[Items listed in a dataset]
————

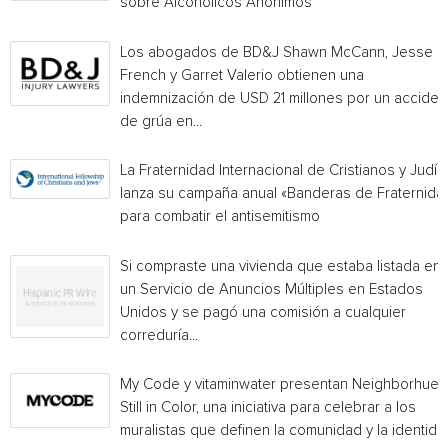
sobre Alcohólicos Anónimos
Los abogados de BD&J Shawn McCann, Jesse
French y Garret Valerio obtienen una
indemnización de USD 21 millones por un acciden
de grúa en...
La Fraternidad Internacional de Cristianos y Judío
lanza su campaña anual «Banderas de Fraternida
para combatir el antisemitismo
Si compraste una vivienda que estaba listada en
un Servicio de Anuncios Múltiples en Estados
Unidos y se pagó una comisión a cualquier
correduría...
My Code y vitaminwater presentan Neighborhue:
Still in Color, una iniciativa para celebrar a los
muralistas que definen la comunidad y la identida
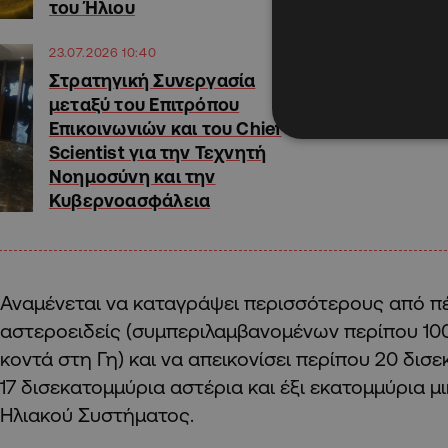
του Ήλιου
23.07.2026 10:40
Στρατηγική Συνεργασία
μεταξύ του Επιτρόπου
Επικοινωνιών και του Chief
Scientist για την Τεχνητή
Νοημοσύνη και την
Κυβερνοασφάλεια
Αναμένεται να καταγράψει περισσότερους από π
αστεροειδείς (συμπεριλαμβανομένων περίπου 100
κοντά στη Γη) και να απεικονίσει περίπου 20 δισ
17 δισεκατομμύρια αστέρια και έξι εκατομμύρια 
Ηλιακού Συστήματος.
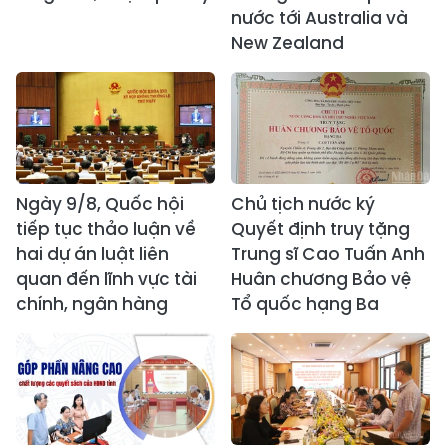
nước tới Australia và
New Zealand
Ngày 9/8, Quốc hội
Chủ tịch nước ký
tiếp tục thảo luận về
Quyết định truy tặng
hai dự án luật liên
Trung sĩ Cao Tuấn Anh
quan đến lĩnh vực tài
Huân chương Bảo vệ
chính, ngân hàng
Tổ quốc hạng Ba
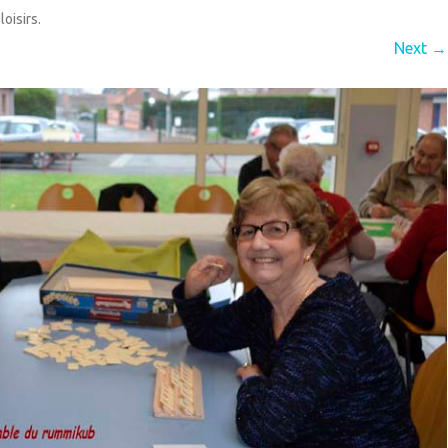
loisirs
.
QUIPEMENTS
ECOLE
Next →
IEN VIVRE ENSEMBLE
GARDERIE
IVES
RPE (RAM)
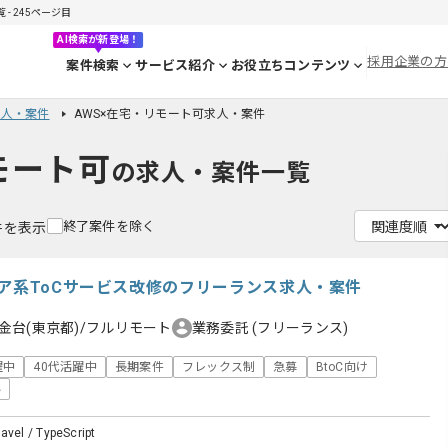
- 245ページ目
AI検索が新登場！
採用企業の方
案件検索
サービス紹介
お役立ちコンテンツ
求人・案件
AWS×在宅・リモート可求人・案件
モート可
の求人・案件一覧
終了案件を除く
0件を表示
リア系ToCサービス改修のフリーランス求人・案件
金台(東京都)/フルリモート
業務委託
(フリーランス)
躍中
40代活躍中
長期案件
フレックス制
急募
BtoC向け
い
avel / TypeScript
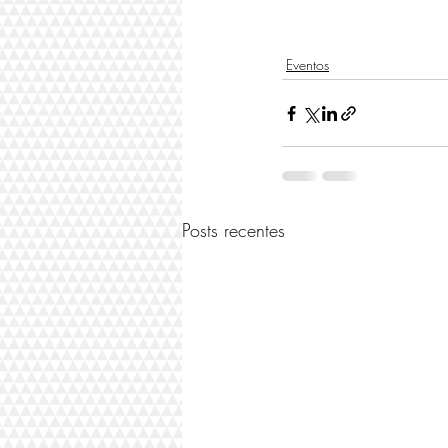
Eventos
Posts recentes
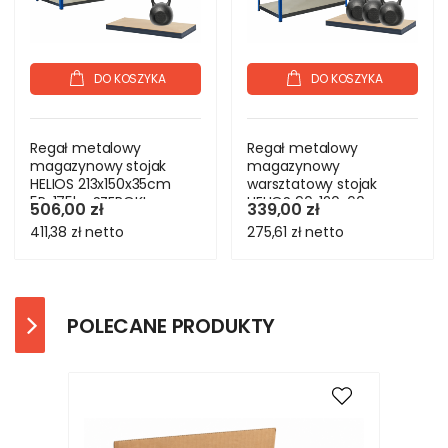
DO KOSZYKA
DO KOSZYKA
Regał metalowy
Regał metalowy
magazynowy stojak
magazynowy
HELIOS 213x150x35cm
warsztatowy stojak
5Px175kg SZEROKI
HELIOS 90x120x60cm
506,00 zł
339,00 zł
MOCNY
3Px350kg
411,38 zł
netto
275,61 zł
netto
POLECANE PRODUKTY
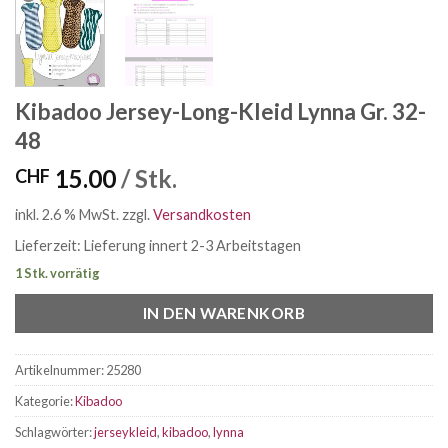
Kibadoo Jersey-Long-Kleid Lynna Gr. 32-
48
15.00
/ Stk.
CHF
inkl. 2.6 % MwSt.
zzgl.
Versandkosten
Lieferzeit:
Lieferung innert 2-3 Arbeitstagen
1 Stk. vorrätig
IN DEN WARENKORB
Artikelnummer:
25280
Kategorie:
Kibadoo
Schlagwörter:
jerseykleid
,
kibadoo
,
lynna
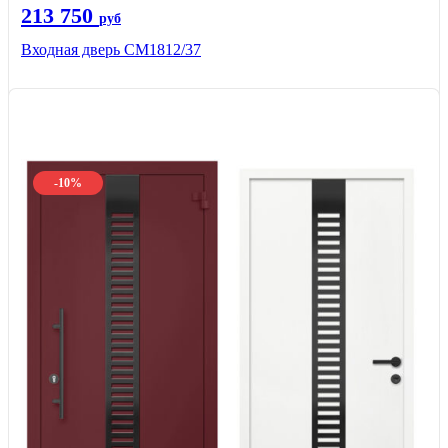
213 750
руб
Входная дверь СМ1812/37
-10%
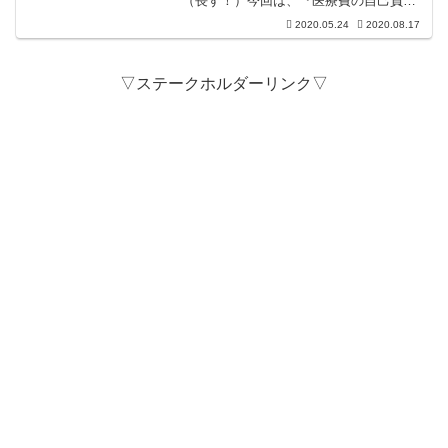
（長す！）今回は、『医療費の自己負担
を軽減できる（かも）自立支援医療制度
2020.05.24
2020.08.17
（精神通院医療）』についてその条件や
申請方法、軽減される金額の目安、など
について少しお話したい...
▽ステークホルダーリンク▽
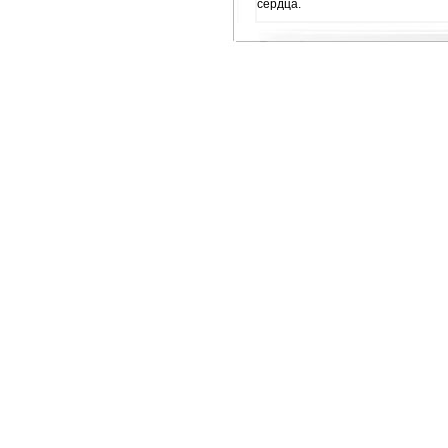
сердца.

————

* Instructions to follow:
Write out the entries above verbatim, without pictures.

* Exercise solution:
sobre Alcohólicos Anónimos
Los abogados de BD&J Shawn McCann, Jesse
French y Garret Valerio obtienen una
indemnización de USD 21 millones por un acciden
de grúa en...
La Fraternidad Internacional de Cristianos y Judío
lanza su campaña anual «Banderas de Fraternida
para combatir el antisemitismo
Si compraste una vivienda que estaba listada en
un Servicio de Anuncios Múltiples en Estados
Unidos y se pagó una comisión a cualquier
correduría...
My Code y vitaminwater presentan Neighborhue:
Still in Color, una iniciativa para celebrar a los
muralistas que definen la comunidad y la identida
του Ήλιου
23.07.2026 10:40
Στρατηγική Συνεργασία
μεταξύ του Επιτρόπου
Επικοινωνιών και του Chief
Scientist για την Τεχνητή
Νοημοσύνη και την
Κυβερνοασφάλεια
Αναμένεται να καταγράψει περισσότερους από π
αστεροειδείς (συμπεριλαμβανομένων περίπου 100
κοντά στη Γη) και να απεικονίσει περίπου 20 δισ
17 δισεκατομμύρια αστέρια και έξι εκατομμύρια 
Ηλιακού Συστήματος.
nước tới Australia và
New Zealand
Ngày 9/8, Quốc hội
Chủ tịch nước ký
tiếp tục thảo luận về
Quyết định truy tặng
hai dự án luật liên
Trung sĩ Cao Tuấn Anh
quan đến lĩnh vực tài
Huân chương Bảo vệ
chính, ngân hàng
Tổ quốc hạng Ba
loisirs
.
QUIPEMENTS
ECOLE
Next →
IEN VIVRE ENSEMBLE
GARDERIE
IVES
RPE (RAM)
- 245ページ目
AI検索が新登場！
採用企業の方
案件検索
サービス紹介
お役立ちコンテンツ
求人・案件
AWS×在宅・リモート可求人・案件
モート可
の求人・案件一覧
終了案件を除く
0件を表示
リア系ToCサービス改修のフリーランス求人・案件
金台(東京都)/フルリモート
業務委託
(フリーランス)
躍中
40代活躍中
長期案件
フレックス制
急募
BtoC向け
い
avel / TypeScript
Eventos
Posts recentes
DO KOSZYKA
DO KOSZYKA
Regał metalowy
Regał metalowy
magazynowy stojak
magazynowy
HELIOS 213x150x35cm
warsztatowy stojak
5Px175kg SZEROKI
HELIOS 90x120x60cm
506,00 zł
339,00 zł
MOCNY
3Px350kg
411,38 zł
netto
275,61 zł
netto
POLECANE PRODUKTY
Kibadoo Jersey-Long-Kleid Lynna Gr. 32-
48
15.00
/ Stk.
CHF
inkl. 2.6 % MwSt.
zzgl.
Versandkosten
Lieferzeit:
Lieferung innert 2-3 Arbeitstagen
1 Stk. vorrätig
IN DEN WARENKORB
Artikelnummer:
25280
Kategorie:
Kibadoo
Schlagwörter:
jerseykleid
,
kibadoo
,
lynna
213 750
руб
Входная дверь СМ1812/37
-10%
（長す！）今回は、『医療費の自己負担
を軽減できる（かも）自立支援医療制度
2020.05.24
2020.08.17
（精神通院医療）』についてその条件や
申請方法、軽減される金額の目安、など
について少しお話したい...
▽ステークホルダーリンク▽
сердца.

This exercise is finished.